Summer is a busy time of year for getting married in the Twin Cities. Sometimes the special occasion has been in the planning for months. Spur of the moment celebrations are not unheard of, though. Regardless of the timing, there is one thing that is common to both.
Marriage changes things for the individuals involved in terms of their tax status and that’s something that needs to be communicated to the Internal Revenue Service. Failing to take the necessary steps can lead to confusion and ultimately to unwanted IRS confrontations.
Some issues related to marriage only the couple can deal with. Such is not the case with matters involving taxes. Following are some basic tips that the IRS itself offers up to help young couples get themselves off on the right foot tax-wise.
- Be sure new names match Social Security records. The change can be made by filing a Form SS-5 with the SSA.

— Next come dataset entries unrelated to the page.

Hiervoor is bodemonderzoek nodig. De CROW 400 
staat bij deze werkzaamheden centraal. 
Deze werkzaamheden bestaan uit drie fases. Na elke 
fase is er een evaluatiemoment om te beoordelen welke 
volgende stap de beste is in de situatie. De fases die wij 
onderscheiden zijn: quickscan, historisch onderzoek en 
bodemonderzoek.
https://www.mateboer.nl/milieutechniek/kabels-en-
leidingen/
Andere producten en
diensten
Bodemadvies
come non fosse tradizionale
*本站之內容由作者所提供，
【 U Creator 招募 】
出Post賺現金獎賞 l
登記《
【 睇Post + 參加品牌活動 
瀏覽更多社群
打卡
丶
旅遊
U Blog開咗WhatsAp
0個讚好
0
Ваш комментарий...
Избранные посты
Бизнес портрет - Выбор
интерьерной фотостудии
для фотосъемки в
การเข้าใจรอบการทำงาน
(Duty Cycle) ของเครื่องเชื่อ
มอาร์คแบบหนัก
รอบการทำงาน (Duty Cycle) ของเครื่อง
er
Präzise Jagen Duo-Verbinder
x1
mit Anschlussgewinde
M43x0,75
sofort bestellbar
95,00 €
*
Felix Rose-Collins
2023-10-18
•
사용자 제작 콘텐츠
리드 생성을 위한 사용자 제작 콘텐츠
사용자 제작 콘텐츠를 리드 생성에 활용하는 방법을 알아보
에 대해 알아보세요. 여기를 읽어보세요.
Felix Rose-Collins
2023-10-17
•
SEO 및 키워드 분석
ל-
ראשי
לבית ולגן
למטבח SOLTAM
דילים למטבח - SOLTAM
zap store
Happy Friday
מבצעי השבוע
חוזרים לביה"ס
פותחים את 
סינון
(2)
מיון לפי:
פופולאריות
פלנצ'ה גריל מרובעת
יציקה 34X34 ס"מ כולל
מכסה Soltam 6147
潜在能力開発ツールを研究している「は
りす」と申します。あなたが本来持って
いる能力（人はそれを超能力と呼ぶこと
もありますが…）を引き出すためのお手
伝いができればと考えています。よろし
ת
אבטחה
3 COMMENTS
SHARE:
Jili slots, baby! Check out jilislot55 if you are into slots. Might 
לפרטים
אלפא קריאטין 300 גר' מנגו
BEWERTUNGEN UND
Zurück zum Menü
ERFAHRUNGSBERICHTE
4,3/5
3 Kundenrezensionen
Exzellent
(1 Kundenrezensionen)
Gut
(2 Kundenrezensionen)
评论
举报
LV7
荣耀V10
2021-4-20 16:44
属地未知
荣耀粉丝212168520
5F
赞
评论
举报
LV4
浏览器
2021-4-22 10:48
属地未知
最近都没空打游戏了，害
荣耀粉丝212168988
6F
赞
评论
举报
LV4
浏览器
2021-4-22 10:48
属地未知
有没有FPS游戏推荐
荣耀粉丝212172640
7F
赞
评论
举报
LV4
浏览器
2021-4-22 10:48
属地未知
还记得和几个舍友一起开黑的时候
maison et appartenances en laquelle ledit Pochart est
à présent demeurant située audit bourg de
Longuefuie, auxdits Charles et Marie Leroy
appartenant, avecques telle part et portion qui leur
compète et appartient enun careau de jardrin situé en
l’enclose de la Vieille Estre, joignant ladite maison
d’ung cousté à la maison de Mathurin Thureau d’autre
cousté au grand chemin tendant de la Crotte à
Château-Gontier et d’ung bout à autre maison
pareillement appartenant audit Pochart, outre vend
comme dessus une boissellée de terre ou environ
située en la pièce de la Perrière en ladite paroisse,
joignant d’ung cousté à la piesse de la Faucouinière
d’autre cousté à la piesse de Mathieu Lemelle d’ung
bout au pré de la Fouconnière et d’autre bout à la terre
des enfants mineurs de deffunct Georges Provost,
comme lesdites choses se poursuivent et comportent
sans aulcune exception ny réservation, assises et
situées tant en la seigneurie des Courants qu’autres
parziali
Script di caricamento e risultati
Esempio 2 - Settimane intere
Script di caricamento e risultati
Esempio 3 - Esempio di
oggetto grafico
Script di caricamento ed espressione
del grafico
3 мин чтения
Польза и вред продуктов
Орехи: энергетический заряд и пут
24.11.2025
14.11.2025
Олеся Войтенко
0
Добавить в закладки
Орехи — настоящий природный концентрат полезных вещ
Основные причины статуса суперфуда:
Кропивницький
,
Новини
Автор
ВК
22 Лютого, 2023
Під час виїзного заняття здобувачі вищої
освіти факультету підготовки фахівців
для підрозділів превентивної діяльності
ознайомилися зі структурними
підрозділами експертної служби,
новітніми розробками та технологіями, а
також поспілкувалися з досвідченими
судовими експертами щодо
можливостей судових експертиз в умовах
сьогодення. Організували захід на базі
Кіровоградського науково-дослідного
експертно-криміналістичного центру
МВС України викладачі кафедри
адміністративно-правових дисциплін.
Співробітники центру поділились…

- Change your address. You might not put the IRS high on your list for notification about address change, but it should be done. There’s a special form (8822) for that.
- Know your filing status. Married within a given year means you’re married for that whole year as far as taxes are concerned. Whether you file jointly or separately is up to you. Figure out the pros and cons of each method and base your decision on what you feel is best for you.
- Revise withholding. The W-2 you get every year tells you what you made and what you had deducted. Change in marital status could mean a change in your tax bracket. That means filing a new W-4 to adjust withholding.
- Cover your healthcare bases. The Affordable Care Act is a tax policy. If you are receiving an advance payment of a government subsidy to help pay for coverage through a Health Insurance Marketplace, you have to let Healthcare.gov know about your change in marital status.
One stereotypical headache that comes with marriage is the burden of in-laws. That might pale in comparison to having to deal with the IRS if a failure to properly communicate leads to controversy.